We manage an electronic booking system for construction installations – this includes the capture of relevant personal data – in particular, site supervisors and site contacts.
Who has access to your information;
For construction installations, GBGS processes information directly through its own offices with its own employees.
Depending on the location of the installation works, we may also share your information with sub-contracting installation teams and partner organisations and their regional offices.

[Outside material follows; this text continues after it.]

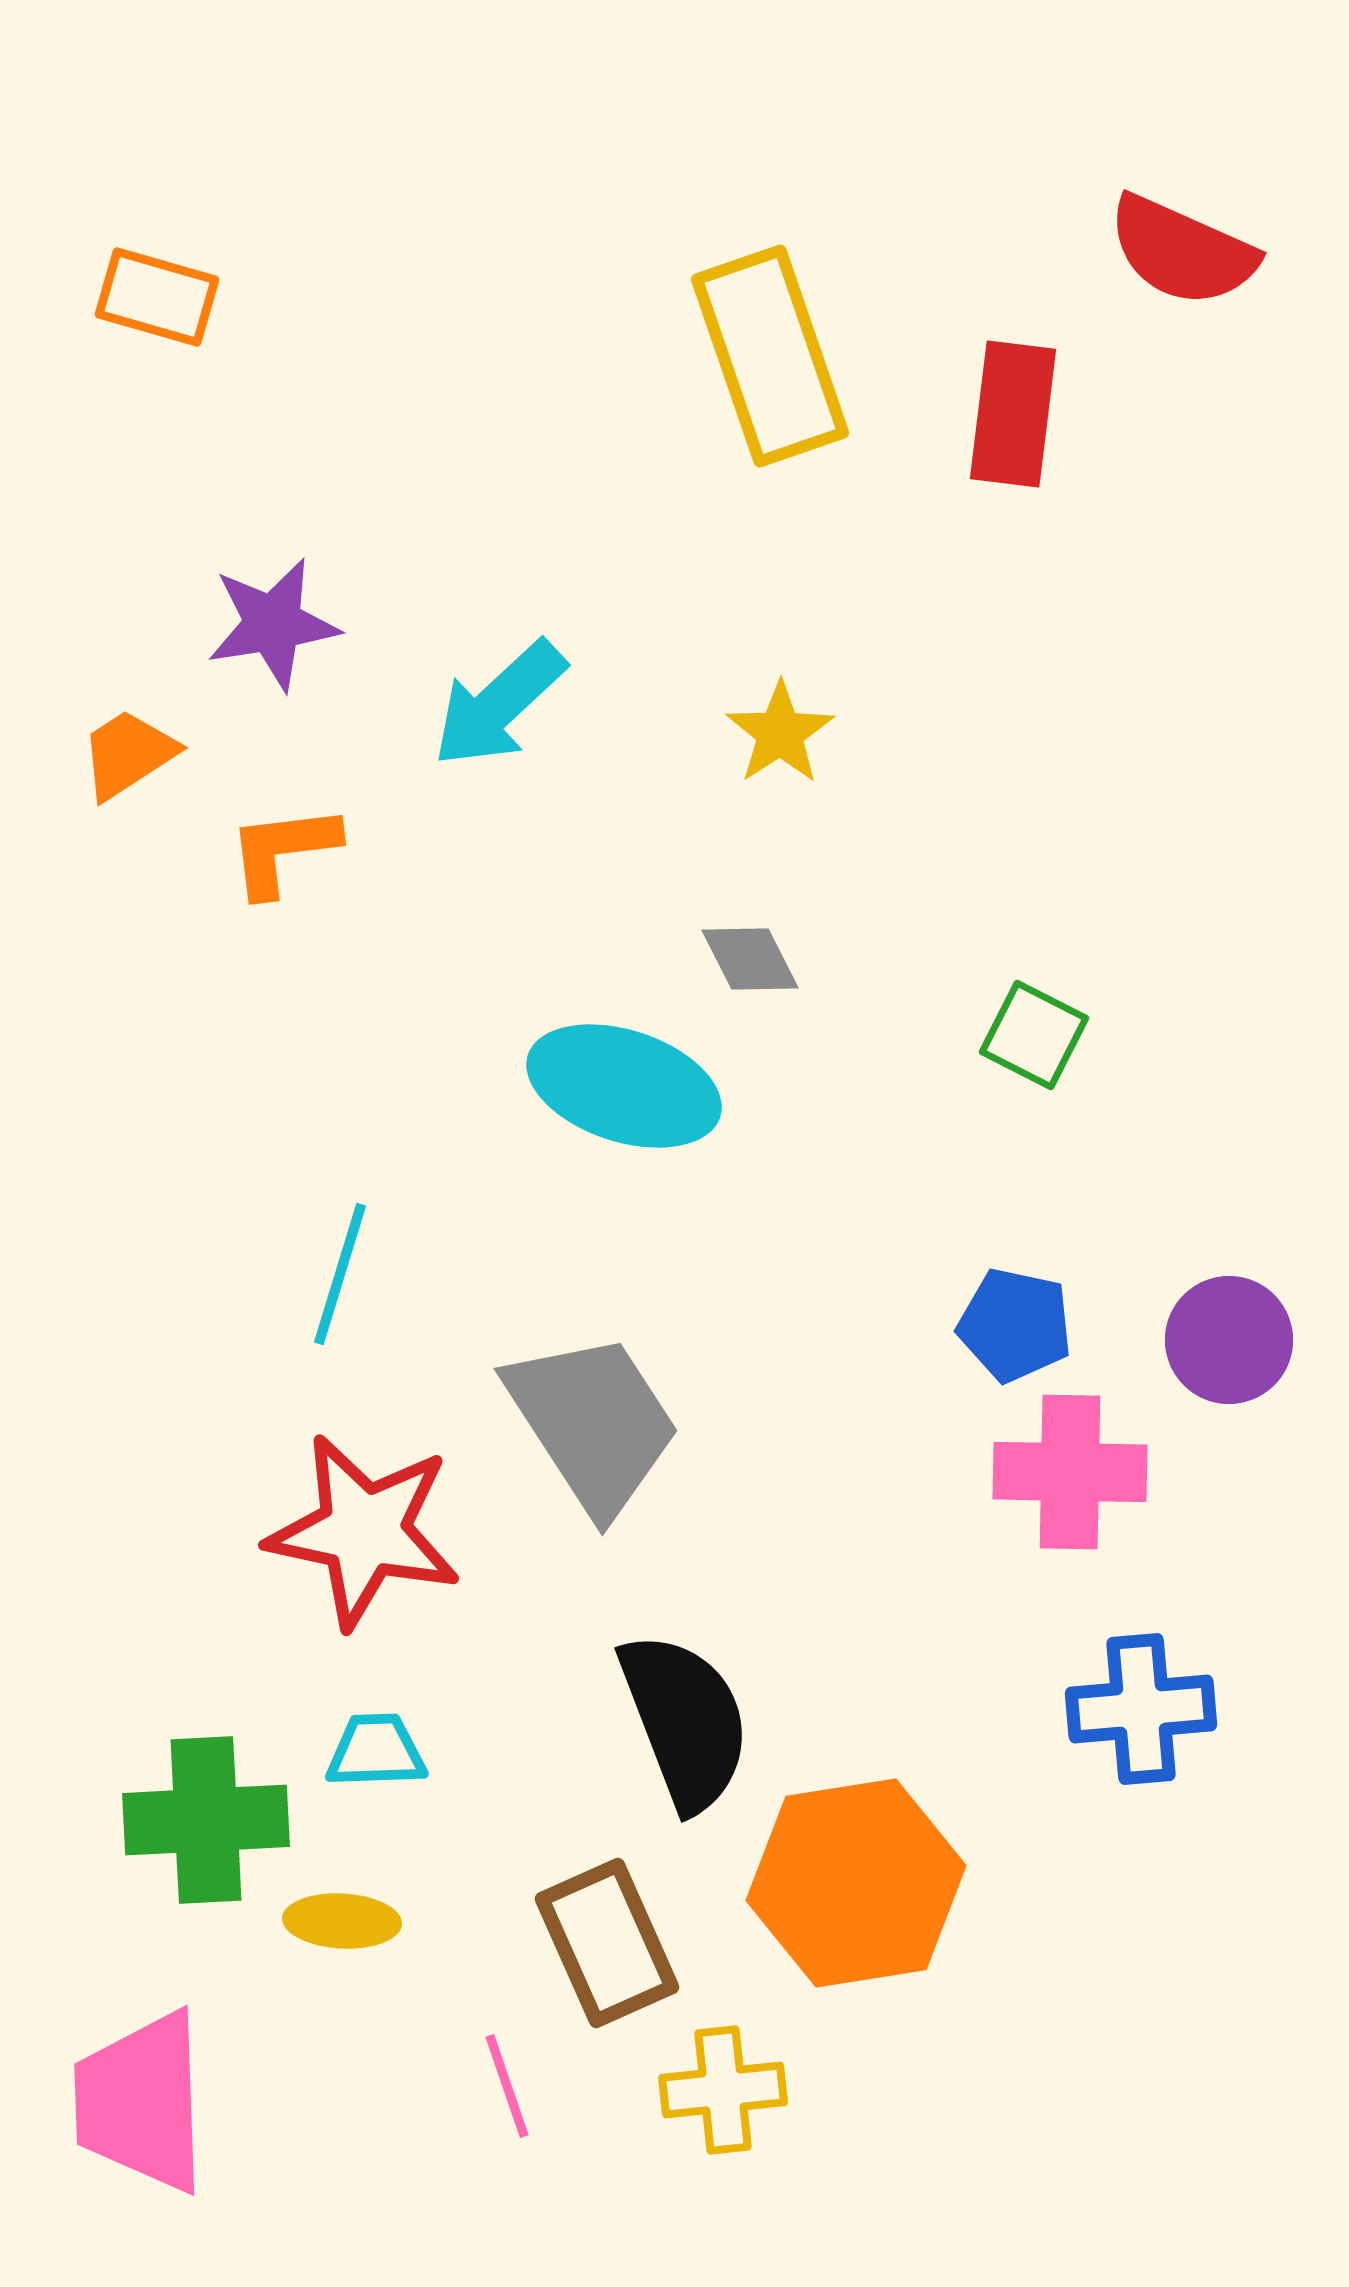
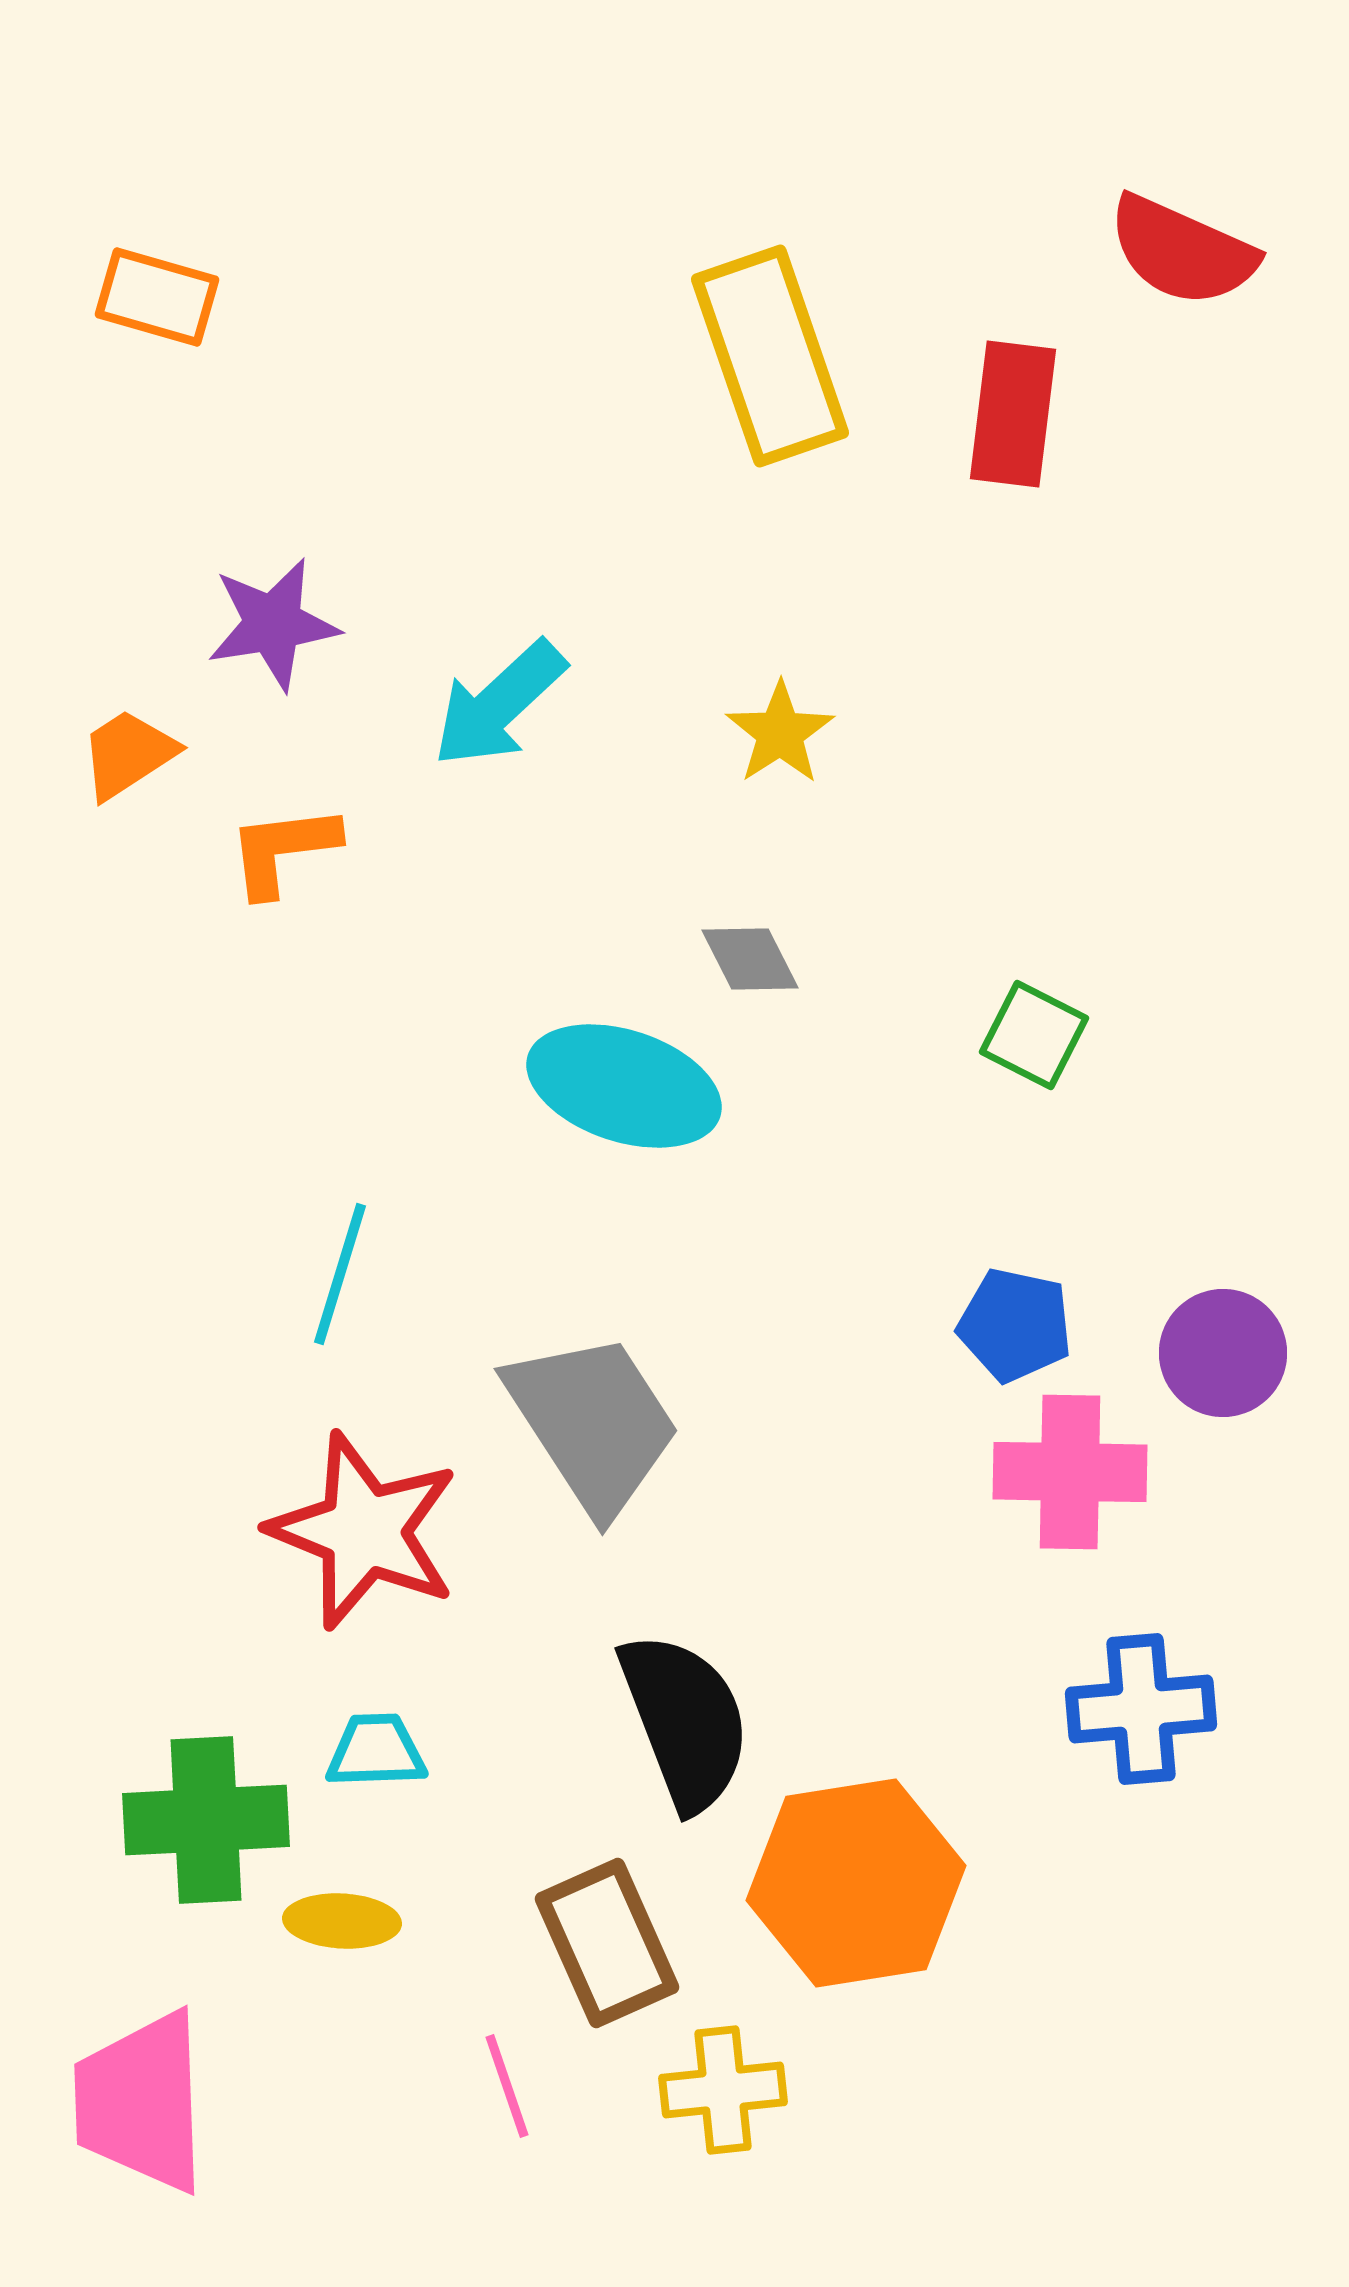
purple circle: moved 6 px left, 13 px down
red star: rotated 10 degrees clockwise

In addition, GBGS use a number of technology support organisations and software vendors who provide solutions to assist in processing, maintain data and network integrity – i.e. for data back-up. The following companies have access to personal data collected in the course of our operational business;
- Cardnet, Phoenix House, Christopher Martin Rd, Basildon SS14 3EZ
- Google, 1600 Amphitheatre Parkway, Mountain View, CA 94043 USA
Wherever personal data is shared between GBGS and third parties, it is done so under purposed processing agreements.
What we do
We use your:
- Contact details to administer the installation
- Card details to pay for construction consultancy and works
How long we keep it
In most cases, the guarantee for our work lasts 1 year. After this time, your details are deleted from our systems.
If you have any comments or concerns about an aspect of this policy or any privacy or data protection issue, please email our Privacy Team at GBGS Ltd, Unit 1c Bowden Place, Meadowfield Industrial Estate, Durham, England, DH7 8TB or by email to firstname.lastname@example.org.
Our Privacy Officer is Andy Crozier who you can contact through the email or address above.